The mind is an interesting part of the self. Curious at times. Confused maybe. Slow to respond. Suddenly enthusiastic again.

“Will one completed Bear make a difference?” it asks.

“Yes,” is the simple answer, coming from somewhere beyond doubt. “Yes! And you are the only one that can motivate the fingers to act.”

I am happy to report that the fingers are, right now, racing toward the kitchen table.



"World Wide Knit in Public Day at "Green Planet Yarn"

Friday, June 12, 2009

World Wide Knit in Public Day

Bear 101

Tomorrow, Saturday, June 13, 2009, is World Wide Knit in Public Day. In 2008 I celebrated the event by knitting on the train, on my way to San Francisco and the Frida Kahlo Exhibit. Two days later an ambulance took me to the hospital with chest pains and a doctor implanted a stent into my right coronary artery to allow sufficient blood to flow to my heart. I went from zero to ten pills in a day.

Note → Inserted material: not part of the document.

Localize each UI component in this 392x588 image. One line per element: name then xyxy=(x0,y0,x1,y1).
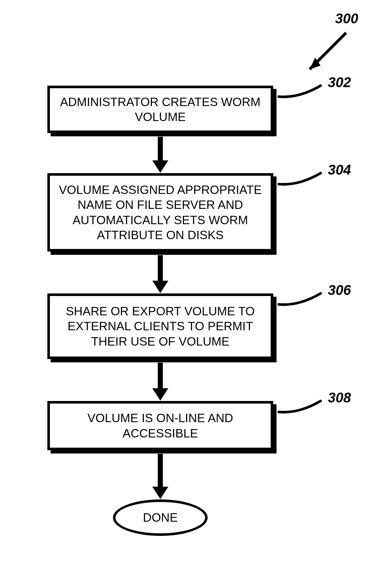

A year has passed. I dropped my blog, but finished my 100 Bears for Africa project. I took a cruise to Alaska, a trip to Guernsey in the Channel Islands, a train to a snowy Truckee, and buses to various other locations in California. I suffered a few anxiety attacks dealing with chest pains that turned out not to be heart-related. For the most part my confidence in life’s routine has returned, but I still mourn my independence – always making sure I have my medication with me and sometimes worrying what it would be like not to have access to my daily pills.

Since my “big scare” I have knitted less and walked more, though gradually the desire to knit teddy bears for Africa returned. Several of them are waiting to be photographed; several are in a state of “almost finished” and some just found sponsors in my “Exploring Literature” group. Thank you, friends!

I have dedicated Saturday, June 13, 2009 to the Mother Bear Project. In the above photograph Bear Number 101 practices being my “poster child” for the World Wide Knit in Public Day. He is the first of my next 100 Bears. And tomorrow I will be sitting in front of the Green Planet Yarn Shop in Campbell, knitting Bears, enjoying the company of many others with busy fingers and creative minds.